Google gives you a multitude of ways to bid for your ads, depending on what your end goal is. Most advertisers focus on clicks, impressions, conversions, or views (for video ads).
Google runs an auction every single time it has ad space available on a website or search result. Then the auction decides which ads will show at that moment in that space. Your bid puts you in the auction. Sounds simple enough, right?
What to Focus On
Google Ads gives you several ways to bid for your ads, depending on what your business’s goals are, below we break down those options so you can choose which one would best suit your business goals.
- Target CPA
- Get the most conversions possible at target CPA set by you. This is best to use if you goal is to increase targets and leads
- Target ROAS
- Get the most Return On Ad Spend with this bidding strategy. Keep in mind, you should be comfortable spending up to 2 times your average daily budget with a Target ROAS strategy. Target ROAS is best to use for eCommerce campaigns without budget limitations. This is ideal if your goal is to increase profits
- Maximize Clicks
- With “Maximize clicks”, Google Ads automatically sets your bids to help get as many clicks as possible within your budget. This is ideal to use when you have a strong conversion performance and want to find more volume. If you want more clicks to your website, this is the strategy for you
- Maximize Conversions
- If your goal is to increase sales or leads, you can have Google automatically set your bids to help you get the most conversions within your budget. This strategy is great for using your entire budget in a single day- great for if you want to max out your spend every month.

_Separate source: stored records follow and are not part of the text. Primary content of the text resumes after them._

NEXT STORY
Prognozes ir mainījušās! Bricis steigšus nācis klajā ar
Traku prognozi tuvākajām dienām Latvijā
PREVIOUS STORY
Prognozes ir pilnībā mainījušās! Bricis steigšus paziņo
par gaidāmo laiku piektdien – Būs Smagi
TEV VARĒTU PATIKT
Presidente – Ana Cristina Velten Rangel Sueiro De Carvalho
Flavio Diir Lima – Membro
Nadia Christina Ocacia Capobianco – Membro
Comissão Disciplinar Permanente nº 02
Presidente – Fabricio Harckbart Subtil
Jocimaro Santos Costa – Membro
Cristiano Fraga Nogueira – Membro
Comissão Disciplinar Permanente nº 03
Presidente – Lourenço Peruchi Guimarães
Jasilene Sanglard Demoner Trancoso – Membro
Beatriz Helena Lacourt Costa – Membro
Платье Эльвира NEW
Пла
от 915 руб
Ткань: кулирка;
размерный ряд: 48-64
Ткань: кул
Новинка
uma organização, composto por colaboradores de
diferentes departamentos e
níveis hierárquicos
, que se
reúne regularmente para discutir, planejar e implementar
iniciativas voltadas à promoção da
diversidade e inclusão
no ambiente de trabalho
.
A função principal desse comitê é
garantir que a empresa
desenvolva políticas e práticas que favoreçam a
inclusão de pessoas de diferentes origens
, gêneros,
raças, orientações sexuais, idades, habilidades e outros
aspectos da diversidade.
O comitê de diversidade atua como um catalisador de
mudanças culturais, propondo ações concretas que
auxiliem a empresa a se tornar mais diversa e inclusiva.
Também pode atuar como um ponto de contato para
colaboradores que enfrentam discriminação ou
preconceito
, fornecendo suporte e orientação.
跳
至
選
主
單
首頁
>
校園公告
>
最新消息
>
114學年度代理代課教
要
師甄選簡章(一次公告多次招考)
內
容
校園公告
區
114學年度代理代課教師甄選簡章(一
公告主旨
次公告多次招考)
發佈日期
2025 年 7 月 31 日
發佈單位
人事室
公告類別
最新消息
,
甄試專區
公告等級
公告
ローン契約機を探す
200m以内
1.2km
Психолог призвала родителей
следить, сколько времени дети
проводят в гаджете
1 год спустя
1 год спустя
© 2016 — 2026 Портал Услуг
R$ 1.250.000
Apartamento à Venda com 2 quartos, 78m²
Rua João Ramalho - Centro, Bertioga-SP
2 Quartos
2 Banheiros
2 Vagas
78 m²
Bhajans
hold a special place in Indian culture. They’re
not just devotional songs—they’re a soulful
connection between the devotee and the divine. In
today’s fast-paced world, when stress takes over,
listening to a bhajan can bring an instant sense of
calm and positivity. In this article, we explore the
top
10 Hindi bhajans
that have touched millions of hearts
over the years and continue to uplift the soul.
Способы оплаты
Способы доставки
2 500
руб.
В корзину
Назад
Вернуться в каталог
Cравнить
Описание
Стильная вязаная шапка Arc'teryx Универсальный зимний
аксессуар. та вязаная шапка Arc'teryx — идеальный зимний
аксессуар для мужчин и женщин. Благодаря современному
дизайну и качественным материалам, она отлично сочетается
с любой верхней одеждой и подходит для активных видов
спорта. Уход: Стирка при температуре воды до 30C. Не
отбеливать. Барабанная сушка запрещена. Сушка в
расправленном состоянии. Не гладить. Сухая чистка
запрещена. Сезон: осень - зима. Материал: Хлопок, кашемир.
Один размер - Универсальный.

- Maximize Conversion Value
- Google Ads automatically sets your bids to help you get the most conversion value within your budget. Google uses the info gathered surrounding device, location, time of day, demographics, query, and more to find the optimal CPC bid for each auction.
- Target Impression Share
- Target impression share” automatically sets your bids to increase your ads’ chances of appearing in the search page area you select- this is ideal for achieving brand awareness
With so many options to choose from it can feel overwhelming and like you need to spend more to see results, but the good thing is, it’s not just about who is willing to pay the most on Google Ads. They take into consideration many other factors, including:
- Geo location
- Time of day
- Audiences your potential visitor is part of
- Browsing behavior
- Expected CTR of your ad
- Your Quality Score
So don’t feel discouraged if you don’t have a huge budget, Google will still help you reach your goals.
Three Components of Google Ads Auction Rankings
Every Google Ads auction takes three major elements into account when it decides how your ad should rank:
1. Your max cost-per-click bid for the keyword
2. Your quality score for that keyword
3. Your ad extensions and their relevance to ad and keyword
Like I mentioned earlier, the Google Ads auction happens extremely fast (and extremely often). So it’s vital that you know what’s out there to take advantage of.
Finally, if you’re trying to reach the ultimate level of Google Ads success, then I highly recommend you read my post on Single Keyword Ad Groups (SKAGs), which has more than 250 comments since it was published.
In that post, I talk about the reason why you should care about the granularity of a Google Ads account and how it’ll give you even more of a positive bump for your Google Ads bidding strategies.
With all that said, it’s time to get deep into the details of Google Ads bidding.
Let’s dive in.
Manual vs Smart Bidding
What is manual bidding?
Manual bidding is a bidding method that lets you set your own maximum cost-per-click (CPC) for your keywords. With manual bidding, you only pay when someone clicks on your ad, not just views it.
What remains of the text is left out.